Growing up as I did created a sense of love that was so overwhelming it would drown you, possess you, demand everything you were. It did not go so well in actual romantic relationships either, because I didn’t know I could say no, and I didn’t know that when someone didn’t take the ‘no’ that was a serious red flag I had to address with a firmer ‘no’ or with getting the fuck out.
After all this time, I have come to see I wrote a lot of the Intertwined Fates series to explore that limitless love and how twisted it could get, to give characters the balls to put limits in place when I hadn’t been able to myself, to have other characters offer them more space (instead of get angry and push, which is what happens in real life when one begins saying 'no' or stops saying 'yes' to everything).

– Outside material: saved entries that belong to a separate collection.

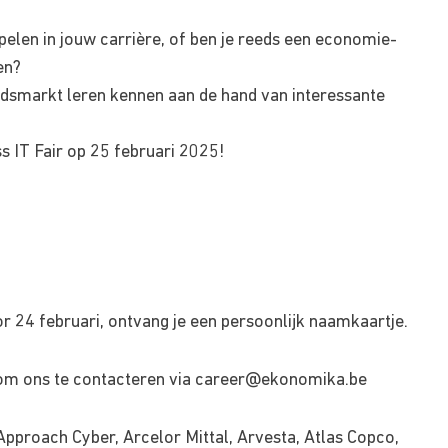
pelen in jouw carrière, of ben je reeds een economie-
en?
eidsmarkt leren kennen aan de hand van interessante
 IT Fair op 25 februari 2025!
voor 24 februari, ontvang je een persoonlijk naamkaartje.
om ons te contacteren via
career@ekonomika.be
pproach Cyber, Arcelor Mittal, Arvesta, Atlas Copco,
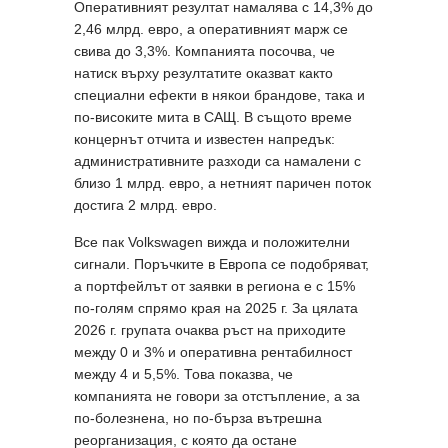
Оперативният резултат намалява с 14,3% до
2,46 млрд. евро, а оперативният марж се
свива до 3,3%. Компанията посочва, че
натиск върху резултатите оказват както
специални ефекти в някои брандове, така и
по-високите мита в САЩ. В същото време
концернът отчита и известен напредък:
административните разходи са намалени с
близо 1 млрд. евро, а нетният паричен поток
достига 2 млрд. евро.
Все пак Volkswagen вижда и положителни
сигнали. Поръчките в Европа се подобряват,
а портфейлът от заявки в региона е с 15%
по-голям спрямо края на 2025 г. За цялата
2026 г. групата очаква ръст на приходите
между 0 и 3% и оперативна рентабилност
между 4 и 5,5%. Това показва, че
компанията не говори за отстъпление, а за
по-болезнена, но по-бърза вътрешна
реорганизация, с която да остане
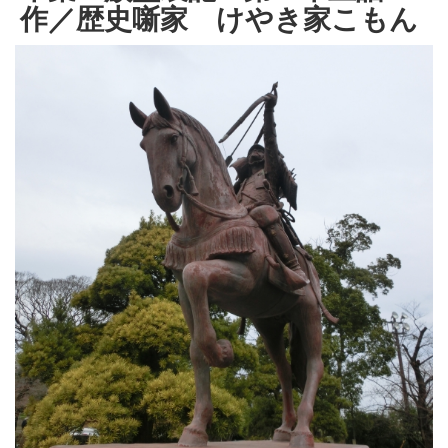
作／歴史噺家 けやき家こもん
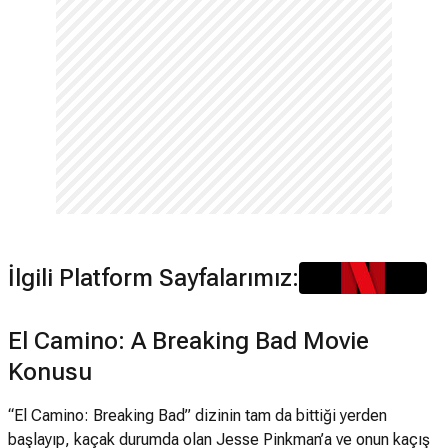
İlgili Platform Sayfalarımız:
El Camino: A Breaking Bad Movie
Konusu
“El Camino: Breaking Bad” dizinin tam da bittiği yerden
başlayıp, kaçak durumda olan Jesse Pinkman’a ve onun kaçış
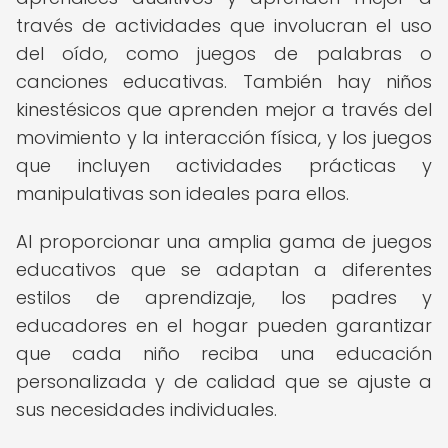
través de actividades que involucran el uso
del oído, como juegos de palabras o
canciones educativas. También hay niños
kinestésicos que aprenden mejor a través del
movimiento y la interacción física, y los juegos
que incluyen actividades prácticas y
manipulativas son ideales para ellos.
Al proporcionar una amplia gama de juegos
educativos que se adaptan a diferentes
estilos de aprendizaje, los padres y
educadores en el hogar pueden garantizar
que cada niño reciba una educación
personalizada y de calidad que se ajuste a
sus necesidades individuales.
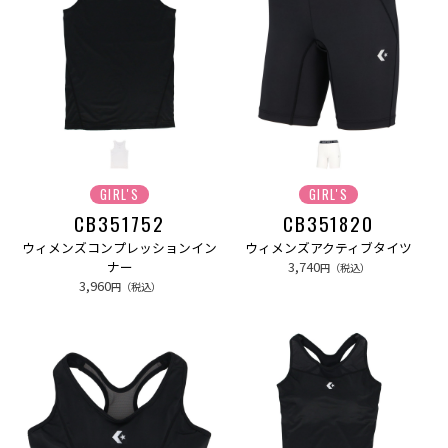
GIRL'S
GIRL'S
CB351752
CB351820
ウィメンズコンプレッションイン
ウィメンズアクティブタイツ
ナー
3,740
円（税込）
3,960
円（税込）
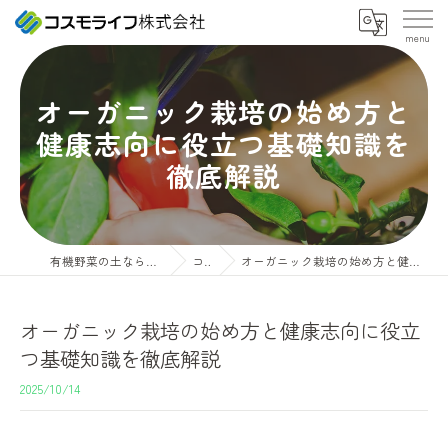
オーガニック栽培の始め方と
健康志向に役立つ基礎知識を
徹底解説
有機野菜の土ならコスモライフ株式会社
コラム
オーガニック栽培の始め方と健康志向に役立つ基礎知識を徹底解説
オーガニック栽培の始め方と健康志向に役立
つ基礎知識を徹底解説
2025/10/14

Sometimes I needed to talk about the absolute despair of having no control (or feeling like you didn't) over your life, like with Ray in Omega for the Pack, other times I rallied and gave my protagonist a say in his fate like in Runt of the Litter.
A love that allows you to continue to be yourself.

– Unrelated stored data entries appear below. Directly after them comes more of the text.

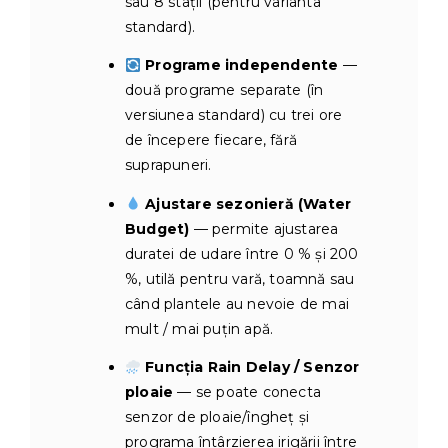
sau 8 stații (pentru varianta
standard).
Programe independente
—
două programe separate (în
versiunea standard) cu trei ore
de începere fiecare, fără
suprapuneri.
Ajustare sezonieră (Water
Budget)
— permite ajustarea
duratei de udare între 0 % și 200
%, utilă pentru vară, toamnă sau
când plantele au nevoie de mai
mult / mai puțin apă.
Funcția Rain Delay / Senzor
ploaie
— se poate conecta
senzor de ploaie/îngheț și
programa întârzierea irigării între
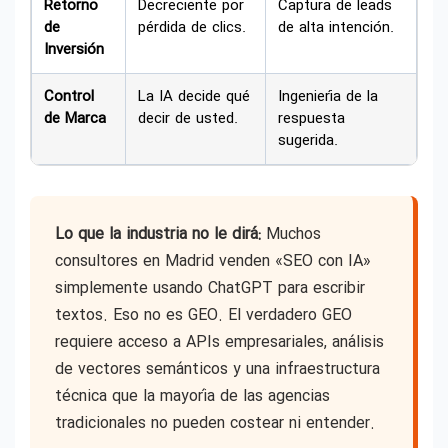
Retorno
Decreciente por
Captura de leads
de
pérdida de clics.
de alta intención.
Inversión
Control
La IA decide qué
Ingeniería de la
de Marca
decir de usted.
respuesta
sugerida.
Lo que la industria no le dirá:
Muchos
consultores en Madrid venden «SEO con IA»
simplemente usando ChatGPT para escribir
textos. Eso no es GEO. El verdadero GEO
requiere acceso a APIs empresariales, análisis
de vectores semánticos y una infraestructura
técnica que la mayoría de las agencias
tradicionales no pueden costear ni entender.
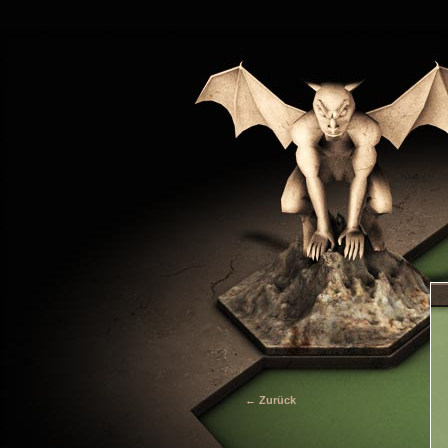
← Zurück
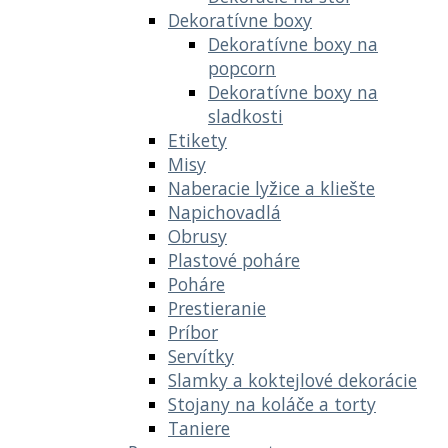
Dekoratívne boxy
Dekoratívne boxy na
popcorn
Dekoratívne boxy na
sladkosti
Etikety
Misy
Naberacie lyžice a kliešte
Napichovadlá
Obrusy
Plastové poháre
Poháre
Prestieranie
Príbor
Servítky
Slamky a koktejlové dekorácie
Stojany na koláče a torty
Taniere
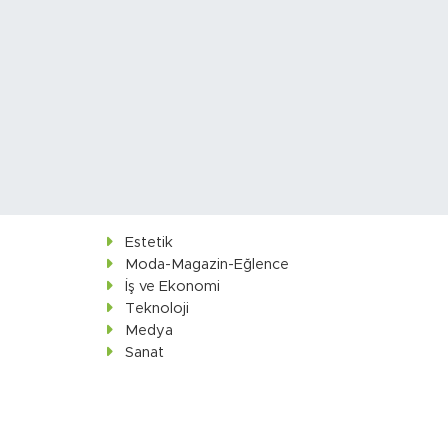
Estetik
Moda-Magazin-Eğlence
İş ve Ekonomi
Teknoloji
Medya
Sanat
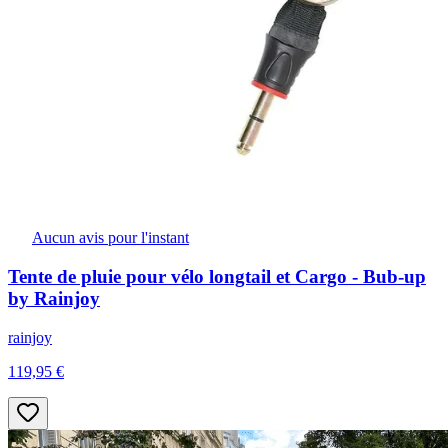
Aucun avis pour l'instant
Tente de pluie pour vélo longtail et Cargo - Bub-up
by Rainjoy
rainjoy
119,95 €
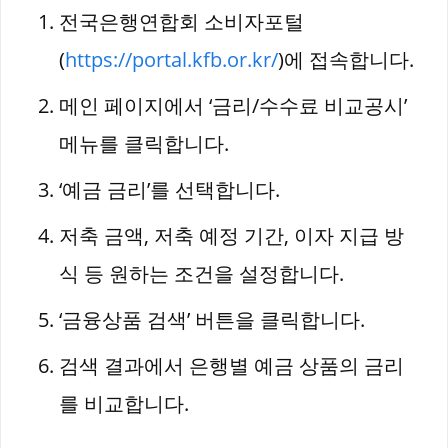
전국은행연합회 소비자포털
(
https://portal.kfb.or.kr/
)에 접속합니다.
메인 페이지에서 ‘금리/수수료 비교공시’
메뉴를 클릭합니다.
‘예금 금리’를 선택합니다.
저축 금액, 저축 예정 기간, 이자 지급 방
식 등 원하는 조건을 설정합니다.
‘금융상품 검색’ 버튼을 클릭합니다.
검색 결과에서 은행별 예금 상품의 금리
를 비교합니다.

That's another aspect of twincest and brocest that I have always loved, a guy's brother isn't under any false impressions, is he? He's seen it all and he's stuck around (he almost, by society's dictates, cannot leave). And if someone cannot leave you, it is safe to be yourself with them, to be authentic.

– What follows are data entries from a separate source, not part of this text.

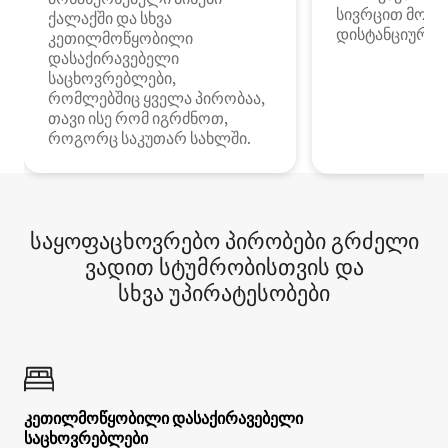
სივრცით მობი
ქალაქში და სხვა
დისტანციური მ
კეთილმოწყობილი
დასაქირავებელი
საცხოვრებლები,
რომლებშიც ყველა პირობაა,
თავი ისე რომ იგრძნოთ,
როგორც საკუთარ სახლში.
საყოფაცხოვრებო პირობები გრძელი
ვადით სტუმრობისთვის და
სხვა უპირატესობები
კეთილმოწყობილი დასაქირავებელი
საცხოვრებლები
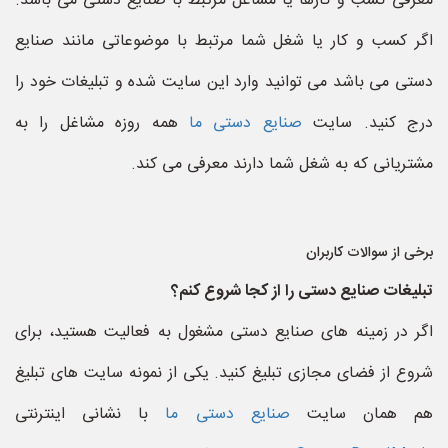
معرفی کسب و کارها یا مشاغل مرتبط با صنایع دستی می باشد.
اگر کسب و کار یا شغل شما مرتبط با موضوعاتی مانند صنایع
دستی می باشد می توانید وارد این سایت شده و تبلیغات خود را
درج کنید. سایت
صنایع دستی ما
همه روزه مشاغل را به
مشتریانی که به شغل شما دارند معرفی می کند.
برخی از سوالات کاربران
تبلیغات صنایع دستی را از کجا شروع کنم؟
اگر در زمینه های صنایع دستی مشغول به فعالیت هستید، برای
شروع از فضای مجازی تبلیغ کنید. یکی از نمونه سایت های تبلیغ
هم همان سایت
صنایع دستی ما
با نشانی اینترنتی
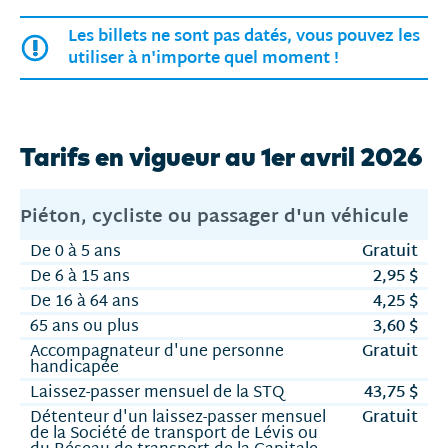
Les billets ne sont pas datés, vous pouvez les
utiliser à n'importe quel moment !
Tarifs en vigueur au 1er avril 2026
Piéton, cycliste ou passager d'un véhicule
De 0 à 5 ans
Gratuit
De 6 à 15 ans
2,95 $
De 16 à 64 ans
4,25 $
65 ans ou plus
3,60 $
Accompagnateur d'une personne
Gratuit
handicapée
Laissez-passer mensuel de la STQ
43,75 $
Détenteur d'un laissez-passer mensuel
Gratuit
de la Société de transport de Lévis ou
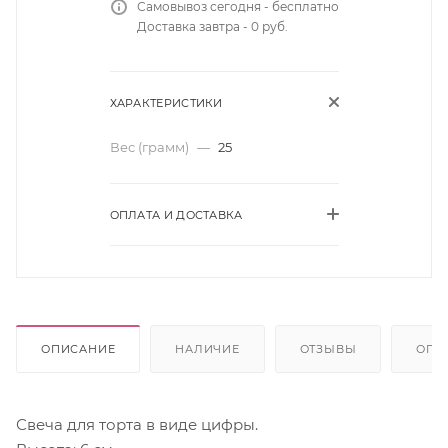
Самовывоз сегодня - бесплатно
Доставка завтра - 0 руб.
ХАРАКТЕРИСТИКИ
Вес (грамм)
—
25
ОПЛАТА И ДОСТАВКА
ОПИСАНИЕ
НАЛИЧИЕ
ОТЗЫВЫ
ОПЛ
Свеча для торта в виде цифры.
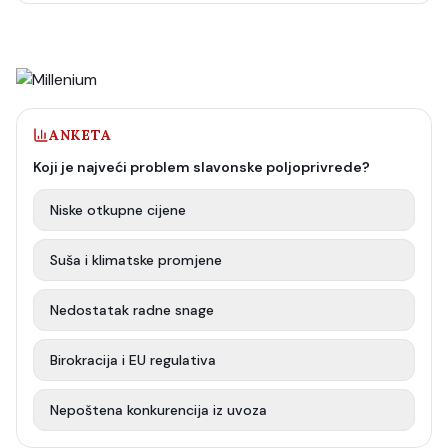
ANKETA
Koji je najveći problem slavonske poljoprivrede?
Niske otkupne cijene
Suša i klimatske promjene
Nedostatak radne snage
Birokracija i EU regulativa
Nepoštena konkurencija iz uvoza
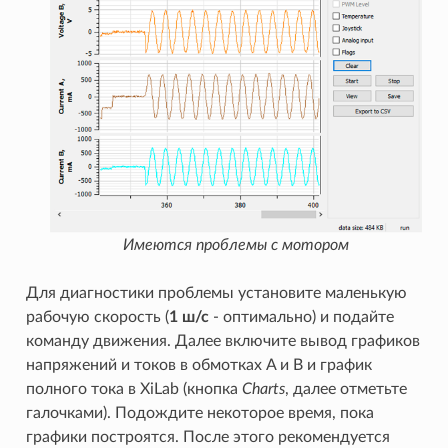
Имеются проблемы с мотором
Для диагностики проблемы установите маленькую
рабочую скорость (
1 ш/с
- оптимально) и подайте
команду движения. Далее включите вывод графиков
напряжений и токов в обмотках A и B и график
полного тока в XiLab (кнопка
Charts
, далее отметьте
галочками). Подождите некоторое время, пока
графики построятся. После этого рекомендуется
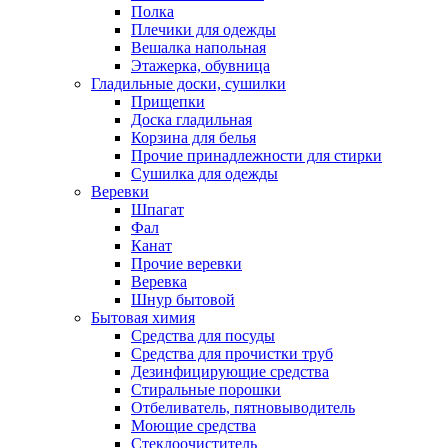
Полка
Плечики для одежды
Вешалка напольная
Этажерка, обувница
Гладильные доски, сушилки
Прищепки
Доска гладильная
Корзина для белья
Прочие принадлежности для стирки
Сушилка для одежды
Веревки
Шпагат
Фал
Канат
Прочие веревки
Веревка
Шнур бытовой
Бытовая химия
Средства для посуды
Средства для прочистки труб
Дезинфицирующие средства
Стиральные порошки
Отбеливатель, пятновыводитель
Моющие средства
Стеклоочиститель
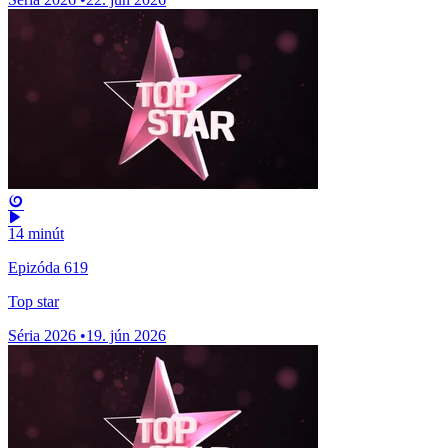
14 minút
Epizóda 619
Top star
Séria 2026
•
19. jún 2026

But of course anyone can leave, and the fact that they choose to stay is the reward we are really after. If we are brave enough to open our hearts when someone can dislike what's in them. If we can believe we are enough and bare our souls... then when they say 'yes' we know they mean it. And when we say 'yes', we mean it, there isn't anything we are holding back because it could flood this box we are trapped in together.
I think I have known for a while that's the trick of it, that's why Cracking Ice is the story that took me five years to figure out and the one closest to my heart—a map for the future.
Recently, writing Always Mine (short companion to His, Truly, republished as Always His) I enjoyed the angst immensely, but I realised I couldn’t take it anywhere sexual anymore. Then the other day I tried re-reading a brocest fanfic I have loved for about a decade (the author remains absolutely brilliant btw, re-reading = <3) and when I got to the sex scene, I realised I wanted to get out of there.
So I did.
I’ll miss the story, and many others I collected and carefully curated for the person I was then.
The person I am now has healed something and knows how to say ‘no’, even if it’s not always easy and often makes me anxious. Every time I practice it, I grow a little more convinced I have every right to my space and that love doesn’t mean drowning, but flying—side by side, while headed somewhere warmer together.
P.S: Of course, if you enjoy bros crossing lines, enjoy away! I’m still pretty hooked on arranged marriage, for one, and for another… Stories are the best healers I know.